Laird is of course 100% pro-life. We are likely on the cusp of the erroneous Roe v. Wade U.S. Supreme Court decision being overturned. Regardless, our focus in the general assembly in Columbia should be to pivot to more robust pro-life legislation.
SHRINK STATE GOVERNMENT
The state government has grown too large and expensive, it is trying to do too much that is beyond its legitimate responsibility or competence.
NO HEALTH MANDATES
Freedom of choice over the sovereignty of our bodies is an inherent human right that NO government or employer should ever infringe upon.
The freedom to make your own informed health choices be it a vaccine, to wear a mask or not, to use any natural health treatment, an off-label treatment for COVID or another condition with inexpensive repurposed drugs, or no treatment at all, should be a personal choice between patient and doctor. These kinds of choices should never be dictated by the State, the Federal government, Big Pharma, the CDC, the FDA, DHEC, insurance companies, the school system or any employer in the State of South Carolina.
I will promote legislation to protect our jobs, businesses, schools, and places of worship from federal, state, and employer mandates stemming from any declared pandemic.

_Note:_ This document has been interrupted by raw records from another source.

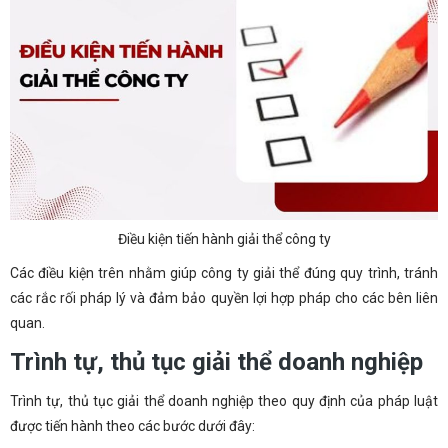
Điều kiện tiến hành giải thể công ty
Các điều kiện trên nhằm giúp công ty giải thể đúng quy trình, tránh
các rắc rối pháp lý và đảm bảo quyền lợi hợp pháp cho các bên liên
quan.
Trình tự, thủ tục giải thể doanh nghiệp
Trình tự, thủ tục giải thể doanh nghiệp theo quy định của pháp luật
được tiến hành theo các bước dưới đây:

We must make pre-emptive strikes through legislation against vaccine passports, trackers, and quarantines of the healthy. DHEC has arrogated to itself far too much power; that agency needs to be restructured. We must draw a line in the sand and never give up our individual freedom and liberty whatever the purported justification.
Political parties are private clubs. These clubs hold primaries as a selection process so that the nominee who best represents the members’ values becomes the candidate in a general election. Only the members of said club should have a vote in the selection of the candidates they offer for elective office. Our present system of open primaries permits non-party members to participate in our selection process. The result of this has been the party’s opposition working to select what they view as the weakest candidates. Far too many supposed Republicans holding office in South Carolina are selected by Democrats voting in our primaries or at the very least, diluting the votes of our legitimate party members. Despite having large Republican majorities in both chambers of the General Assembly, South Carolina is widely known as the most liberal of the red states, and the actions of our legislature consistently prove this. This is a very conservative state, but the legislature does not reflect this. Open primaries are a significant factor in our struggle to implement a truly conservative agenda.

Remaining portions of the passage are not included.